> **What you need to do**: Only the text of the records belongs in the answer, copied exactly, with every picture omitted.

==== Task material ====

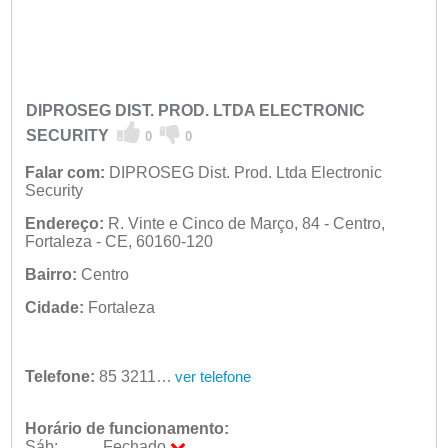
DIPROSEG DIST. PROD. LTDA ELECTRONIC
SECURITY
0
0
Falar com:
DIPROSEG Dist. Prod. Ltda Electronic
Security
Endereço:
R. Vinte e Cinco de Março, 84 - Centro,
Fortaleza - CE, 60160-120
Bairro:
Centro
Cidade:
Fortaleza
Telefone:
85 3211-2200
ver telefone
Horário de funcionamento:
Sáb:
Fechado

====

> **Response for this exercise**:
DIPROSEG DIST. PROD. LTDA ELECTRONIC
SECURITY
0
0
Falar com:
DIPROSEG Dist. Prod. Ltda Electronic
Security
Endereço:
R. Vinte e Cinco de Março, 84 - Centro,
Fortaleza - CE, 60160-120
Bairro:
Centro
Cidade:
Fortaleza
Telefone:
85 3211-2200
ver telefone
Horário de funcionamento:
Sáb:
Fechado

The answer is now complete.